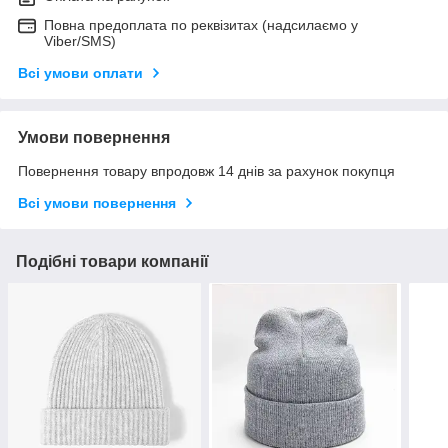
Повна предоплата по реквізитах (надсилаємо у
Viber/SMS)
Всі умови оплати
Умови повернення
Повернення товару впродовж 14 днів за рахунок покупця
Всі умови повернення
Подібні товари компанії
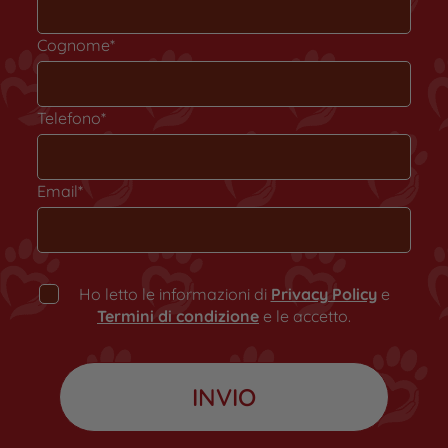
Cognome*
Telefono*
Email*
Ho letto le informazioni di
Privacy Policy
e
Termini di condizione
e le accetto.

...

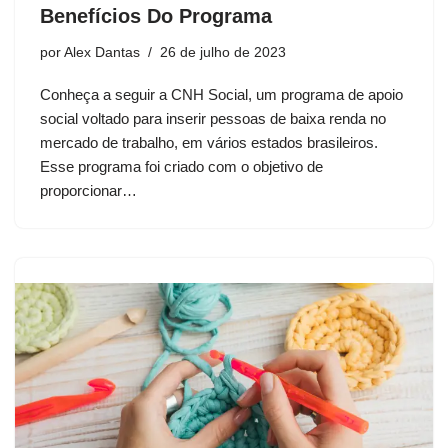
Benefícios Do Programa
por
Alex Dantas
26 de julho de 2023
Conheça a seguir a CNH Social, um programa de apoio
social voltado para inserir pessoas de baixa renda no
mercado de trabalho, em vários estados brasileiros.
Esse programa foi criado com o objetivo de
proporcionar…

**WHAT TO PRODUCE**
From the records above, copy only the lines running from the line holding "Повна предоплата по реквізитах (надсилаємо у" through the line holding "e le accetto.", with no pictures.

**RESULT BELOW**
Повна предоплата по реквізитах (надсилаємо у
Viber/SMS)
Всі умови оплати
Умови повернення
Повернення товару впродовж 14 днів за рахунок покупця
Всі умови повернення
Подібні товари компанії
Cognome*
Telefono*
Email*
Ho letto le informazioni di
Privacy Policy
e
Termini di condizione
e le accetto.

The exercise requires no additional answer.